We were just saying that the new industry-sponsored “grassroots” campaign against California’s clean energy law is doomed to fail, when along comes none other than the Coca-Cola Company to prove our point. And, they one-upped us, too. The world’s leading purveyor of all things sweet and bubbly has just announced a new partnership with NRG Energy Inc. to provide workplace EV charging at its campuses in Sacramento, Coachella, Downey, Sylmar, Los Angeles, and San Leandro.
Workplace EV Charging Vs. Gasmobiles
When we took a look at the petroleum industry’s new campaign against California’s AB 32 clean energy regulations yesterday, we concluded that a coordinated effort by several slick, well-funded “grassroots” organizations could meet with some success over the short run, but it is eventually doomed to fail.
However, our list of fail-worthy obstacles for the campaign (dubbed “Energy Proud,” for those of you keeping score at home) failed to mention workplace charging. Shame on us!
Aside from being able to charge up an EV at home and other ad hoc destinations, being able to fuel up your car where you work is a fabulous convenience that gasmobiles can’t touch in any meaningful way.
That convenience factor is going to be all the more important moving forward as the retail gasoline sector consolidates into fewer locations, even as the availability of EV charging stations skyrockets.
We’re also thinking that with emerging vehicle-to-grid, microgrid, and energy storage technologies, employees can potentially earn some bucks on the side by selling excess energy in their EV battery back to their workplace.
Big Bubbly Vs. Big Oil
On a broader scale, the new partnership between Coca-Cola and NRG demonstrates how much the playing field has changed in just a few years when it comes to the energy lobby.
Just a few years ago, “big oil” was facing down various environmental organizations. Now they’re looking at all of those organizations, plus some new ones, plus a growing phalanx of deep-pocketed, powerful interests that are interested in an EV future.
NRG is a Fortune 250 diversified energy company that is laying a huge stake on the transition to emerging clean technologies. Under its eVgo umbrella for its EV charging station business, the company is also partnered with the US Department of Energy’s Workplace Charging Challenge and a laundry list of corporate heavy hitters including GM, GE, Mitsubishi, Nissan, Via, Walgreens, TXU Energy, Hertz, and enterprise.
Now throw in Coca-Cola, and you’ve got trouble on your hands. Aside from its enormous reach and its numerous sustainability initiatives (the company also helped to launch the WorkPlace Charging Challenge, for one thing), Coca-Cola has been touting its “perfect” score from The Human Rights Campaign’s workplace initiative. Workplace charging fits right in.

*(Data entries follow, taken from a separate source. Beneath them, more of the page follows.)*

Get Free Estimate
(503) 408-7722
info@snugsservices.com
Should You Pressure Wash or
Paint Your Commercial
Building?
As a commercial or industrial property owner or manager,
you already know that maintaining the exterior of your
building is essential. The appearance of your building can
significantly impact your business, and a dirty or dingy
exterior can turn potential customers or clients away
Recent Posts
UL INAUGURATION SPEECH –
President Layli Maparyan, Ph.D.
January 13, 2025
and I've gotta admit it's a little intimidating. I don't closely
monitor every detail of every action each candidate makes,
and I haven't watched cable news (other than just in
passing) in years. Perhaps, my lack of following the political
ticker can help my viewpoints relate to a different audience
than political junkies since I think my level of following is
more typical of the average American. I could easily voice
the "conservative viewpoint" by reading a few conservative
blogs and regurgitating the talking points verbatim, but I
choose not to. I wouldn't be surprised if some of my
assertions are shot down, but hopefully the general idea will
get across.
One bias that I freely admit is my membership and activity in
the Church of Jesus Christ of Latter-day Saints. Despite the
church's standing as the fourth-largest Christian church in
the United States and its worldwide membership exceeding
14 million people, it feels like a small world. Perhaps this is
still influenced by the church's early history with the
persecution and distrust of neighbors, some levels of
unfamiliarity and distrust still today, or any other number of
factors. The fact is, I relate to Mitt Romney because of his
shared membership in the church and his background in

Coca-Cola And Workplace Charging
The new partnership enlists Coca-Cola in eVgo’s Ready for Electric Vehicle (REV) program, which NRG describes thusly:
The REV program provides qualified workplaces with turn-key EV charging solutions, including charger operation, maintenance and driver support 24 hours a day. The Level 2 chargers, dedicated for the use of individuals working at the location, are compatible with all EVs.
Coca-Cola employees who opt in to the new workplace charging stations also have the option to use eVgo’s fast charge network, which currently consists of more than 100 locations in California alone.
Let’s also note that Coca-Cola is not shy about underscoring the significance of workplace EV charging. It’s not simply a convenience for employees. According to the company’s Director of Sustainability and Environmental Affairs, it’s this:
Drivers across the state are choosing to drive electric and our partnership with NRG eVgo facilitates our employees joining this transportation revolution.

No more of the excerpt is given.